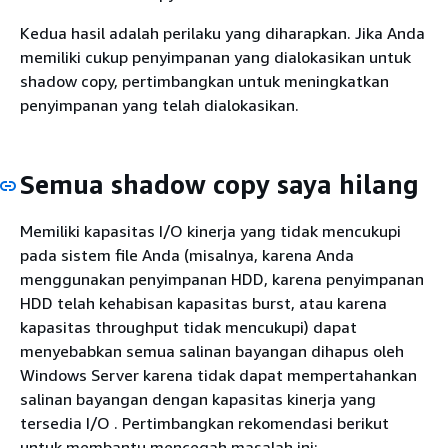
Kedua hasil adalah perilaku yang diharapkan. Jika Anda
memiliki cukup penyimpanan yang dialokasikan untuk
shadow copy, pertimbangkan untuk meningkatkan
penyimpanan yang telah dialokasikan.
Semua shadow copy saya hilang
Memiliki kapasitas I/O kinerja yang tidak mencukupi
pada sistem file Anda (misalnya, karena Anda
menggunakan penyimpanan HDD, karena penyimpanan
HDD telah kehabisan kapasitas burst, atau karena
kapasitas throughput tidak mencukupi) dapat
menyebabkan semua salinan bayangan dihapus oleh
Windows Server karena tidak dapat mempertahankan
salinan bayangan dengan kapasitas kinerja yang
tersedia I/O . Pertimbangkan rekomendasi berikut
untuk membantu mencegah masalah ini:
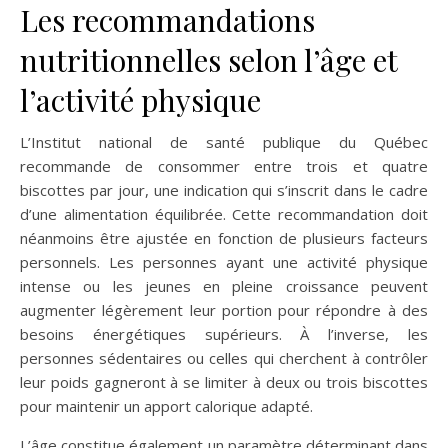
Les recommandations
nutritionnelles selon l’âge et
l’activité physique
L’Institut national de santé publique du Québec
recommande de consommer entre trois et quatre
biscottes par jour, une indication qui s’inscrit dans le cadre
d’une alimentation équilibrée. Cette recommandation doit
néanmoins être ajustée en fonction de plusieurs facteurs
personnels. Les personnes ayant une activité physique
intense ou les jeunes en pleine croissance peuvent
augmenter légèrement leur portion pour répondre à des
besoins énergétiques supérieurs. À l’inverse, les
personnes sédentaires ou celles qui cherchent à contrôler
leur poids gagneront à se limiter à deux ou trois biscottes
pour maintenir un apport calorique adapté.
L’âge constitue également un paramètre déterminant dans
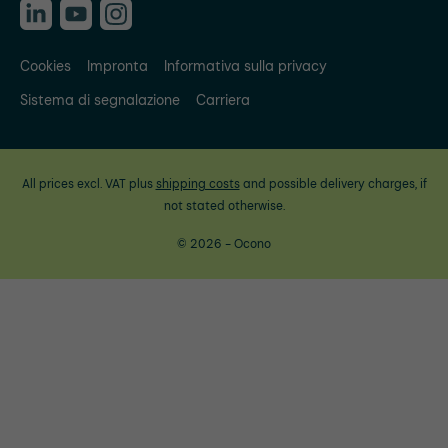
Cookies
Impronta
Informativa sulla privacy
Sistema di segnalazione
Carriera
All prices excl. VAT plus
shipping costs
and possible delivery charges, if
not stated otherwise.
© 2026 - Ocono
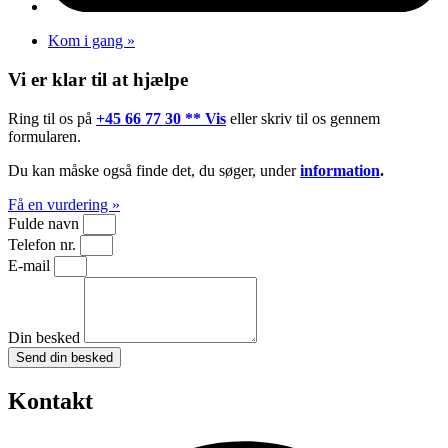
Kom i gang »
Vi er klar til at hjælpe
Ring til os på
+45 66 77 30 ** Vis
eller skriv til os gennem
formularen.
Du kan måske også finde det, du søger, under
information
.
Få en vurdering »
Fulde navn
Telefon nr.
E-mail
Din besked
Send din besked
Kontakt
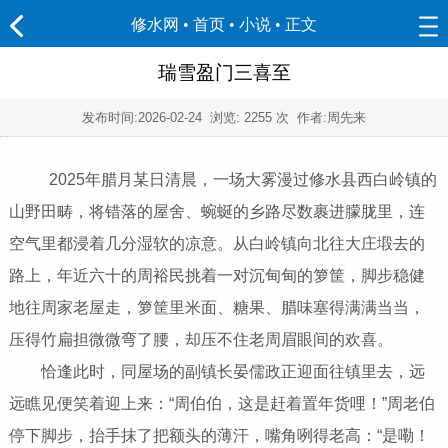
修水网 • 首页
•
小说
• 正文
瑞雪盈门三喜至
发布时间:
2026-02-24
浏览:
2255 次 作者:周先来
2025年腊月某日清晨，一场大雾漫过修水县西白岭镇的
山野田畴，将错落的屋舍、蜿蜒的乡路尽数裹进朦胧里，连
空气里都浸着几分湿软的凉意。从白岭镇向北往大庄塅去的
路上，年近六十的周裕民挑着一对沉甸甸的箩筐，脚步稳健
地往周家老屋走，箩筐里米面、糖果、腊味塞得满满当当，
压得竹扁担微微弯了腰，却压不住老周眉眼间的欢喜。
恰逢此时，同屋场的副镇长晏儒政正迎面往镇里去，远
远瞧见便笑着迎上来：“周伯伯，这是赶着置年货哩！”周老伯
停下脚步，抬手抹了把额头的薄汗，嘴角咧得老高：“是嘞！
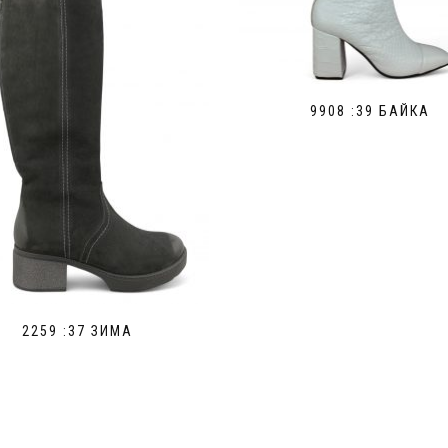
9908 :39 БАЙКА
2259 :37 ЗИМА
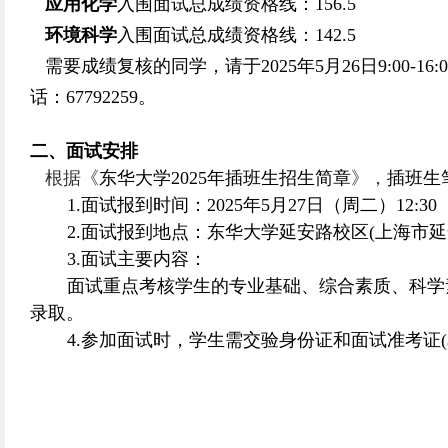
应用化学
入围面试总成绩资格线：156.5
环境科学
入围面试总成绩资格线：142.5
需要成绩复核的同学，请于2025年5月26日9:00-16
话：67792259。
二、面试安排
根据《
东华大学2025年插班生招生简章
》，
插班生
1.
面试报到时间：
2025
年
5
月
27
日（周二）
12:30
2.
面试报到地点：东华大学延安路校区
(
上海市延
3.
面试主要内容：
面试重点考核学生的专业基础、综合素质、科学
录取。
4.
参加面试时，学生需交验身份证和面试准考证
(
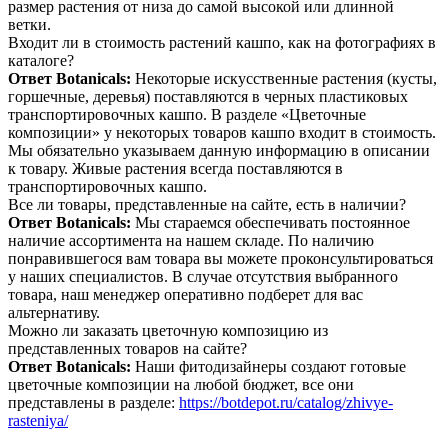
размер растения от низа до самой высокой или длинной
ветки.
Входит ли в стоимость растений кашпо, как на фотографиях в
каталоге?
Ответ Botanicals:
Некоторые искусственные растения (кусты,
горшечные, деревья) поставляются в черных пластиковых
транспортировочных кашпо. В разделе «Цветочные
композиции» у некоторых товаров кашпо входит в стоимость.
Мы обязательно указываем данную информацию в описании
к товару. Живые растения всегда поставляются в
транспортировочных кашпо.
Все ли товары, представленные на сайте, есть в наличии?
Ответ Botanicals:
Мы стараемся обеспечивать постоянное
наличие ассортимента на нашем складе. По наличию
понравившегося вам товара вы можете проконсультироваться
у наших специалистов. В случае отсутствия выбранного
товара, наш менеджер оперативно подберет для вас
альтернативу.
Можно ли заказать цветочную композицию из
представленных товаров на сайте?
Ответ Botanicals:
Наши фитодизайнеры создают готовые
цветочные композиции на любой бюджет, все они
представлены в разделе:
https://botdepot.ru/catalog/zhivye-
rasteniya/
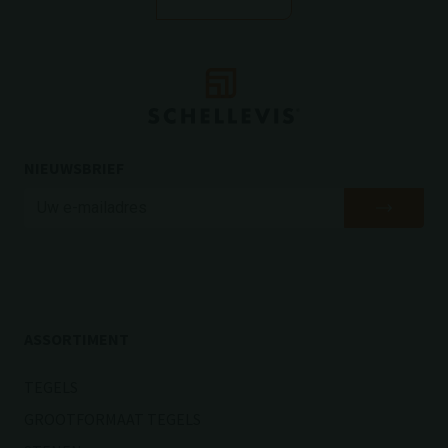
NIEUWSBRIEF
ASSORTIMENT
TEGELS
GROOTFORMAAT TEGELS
^^^^
WORK TO COMPLETE:
Every line above from the one with "2026 - Ocono" down to the one with "2255 次 作者:周先来" must be written out exactly, and no picture may appear.

ANSWER BOX:
© 2026 - Ocono
Kom i gang »
Vi er klar til at hjælpe
Ring til os på
+45 66 77 30 ** Vis
eller skriv til os gennem
formularen.
Du kan måske også finde det, du søger, under
information
.
Få en vurdering »
Fulde navn
Telefon nr.
E-mail
Din besked
Send din besked
Kontakt
修水网 • 首页
•
小说
• 正文
瑞雪盈门三喜至
发布时间:
2026-02-24
浏览:
2255 次 作者:周先来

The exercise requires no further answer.